Por su parte, durante una entrevista a la cadena NBC News, Tom Homan, el llamado “zar de la frontera” designado por Trump, indicó que dicho gobernador podría “enfrentar arresto”, por cometer el “delito grave” de resguardar a inmigrantes ilegales.

Homan indicó que “es un delito grave impedir que las fuerzas del orden hagan su trabajo”, en alusión al rechazo de Newson por el despliegue de 2 mil tropas militares en la ciudad.

El secretario de Defensa, Pete Hegseth, advirtió que los marines en servicio activo de la base naval de Camp Pendleton podrían ser movilizados como parte de la respuesta federal a los disturbios.

“Estos violentos ataques de la turba están diseñados para evitar la expulsión de inmigrantes ilegales de nuestro territorio y un enorme riesgo para la seguridad nacional”, publicó Hegseth en su cuenta de X. El funcionario agregó que los marines están “en máxima alerta”.

El propio Trump agregó un nuevo componente a esta crisis: ordenó de manera comunicacional y no administrativa, desde Truth Social, “traer a las tropas” a Los Ángeles. Lo hizo sin especificar cuál componente militar y considerando que la Guardia Nacional ya tenía presencia en el terreno.

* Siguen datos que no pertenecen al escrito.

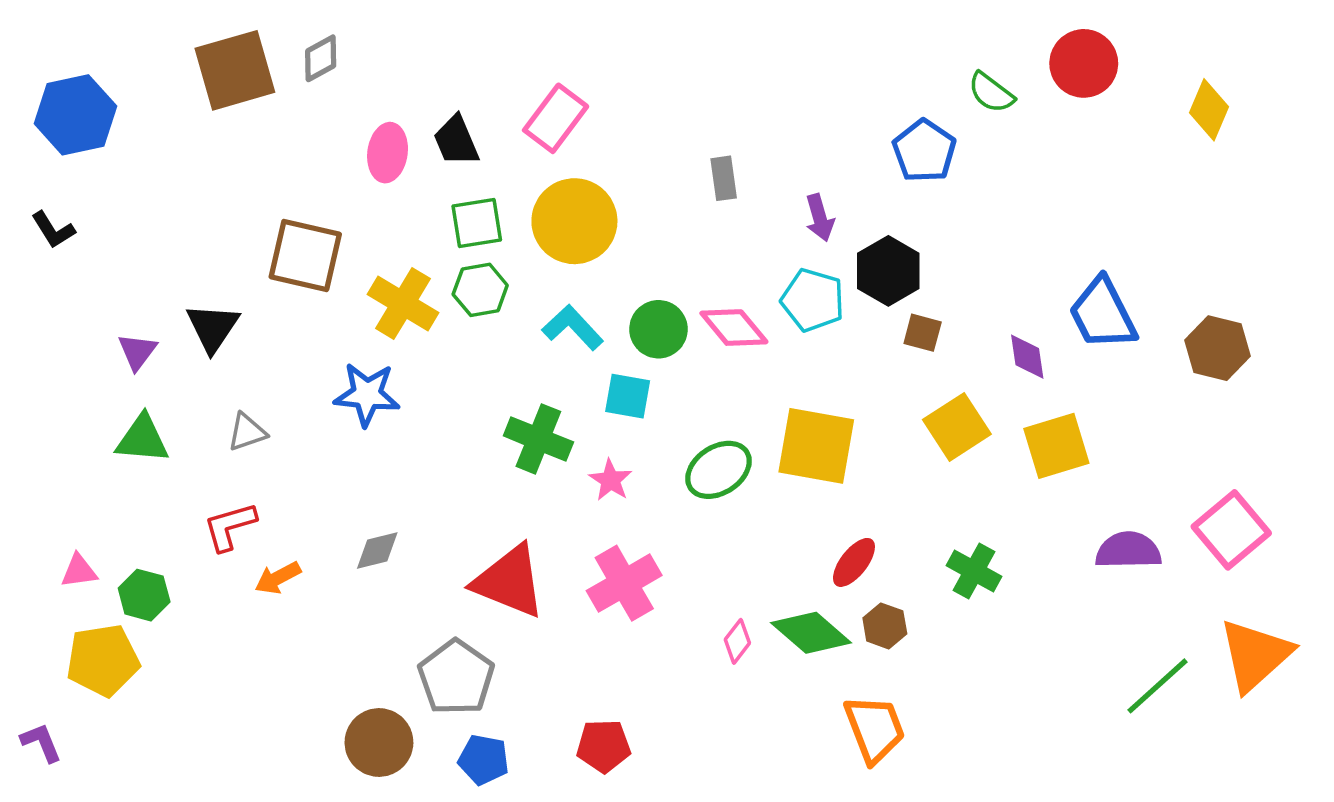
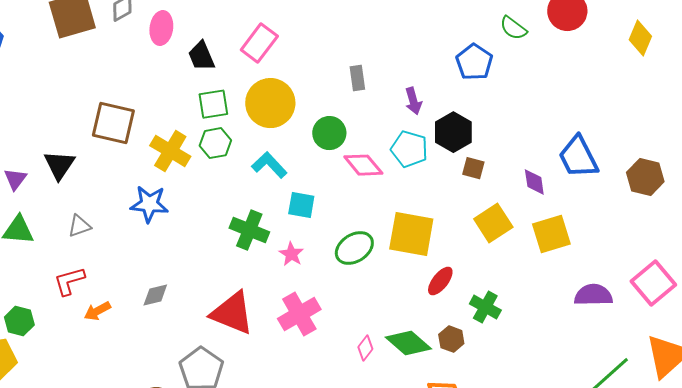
pink ellipse: (388, 153) -> (161, 28), moved
green circle: (658, 329) -> (329, 133), moved
red ellipse: (854, 562) -> (440, 281), moved
green cross: (974, 571) -> (485, 307), moved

Este podría considerarse un acto ambiguo y peligroso por el contexto, pues ello podría inducir la exasperación social y generar un incremento de los eventos.

El uso discrecional de la Guardia Nacional, de manera unilateral, por parte de Trump se ejecutó mediante el Código de las Fuerzas Armadas de Estados Unidos (10 U.S.C. 12406).

Este solo autoriza al presidente a usar la Guardia Nacional en caso de que el país sea “invadido o está en peligro de invasión por una nación extranjera”, si “existe una rebelión o peligro de rebelión” contra el gobierno, o si “el presidente no puede ejecutar las leyes de Estados Unidos con las fuerzas regulares”.

El debate, justo ahora, es en qué medida el contexto de Los Ángeles se asemeja a lo descrito en este Código, aunque Trump refiera una “invasión” de ilegales.

Varios funcionarios de la administración Trump, como el vicepresidente J.D. Vance, han hablado de una “insurrección” para referir un supuesto estado de rebelión contra el gobierno.

Pero Trump dijo el domingo 8 de junio que, por ahora, no está preparado para invocar la Ley de Insurrección de 1807, la cual le facultaría para federalizar a toda la Guardia Nacional del país y desplegar a las fuerzas armadas.

Sin embargo, en California, el mandatario parece estar estirando las fronteras del Derecho y aprovecha los posibles boquetes legales para tomar acciones, mientras sus funcionarios de gabinete amenazan con detener al gobernador Newson y azuzan con el uso de marines.

Si bien en Estados Unidos las protestas por razones de raza han sido recurrentes, en esta oportunidad hay componentes claramente distintos, tanto en lo sociológico por los causales de la reacción de masas, como en lo politológico, debido al tipo de respuesta que ha surgido desde la Casa Blanca y el choque institucional que se está produciendo respecto al estado de California.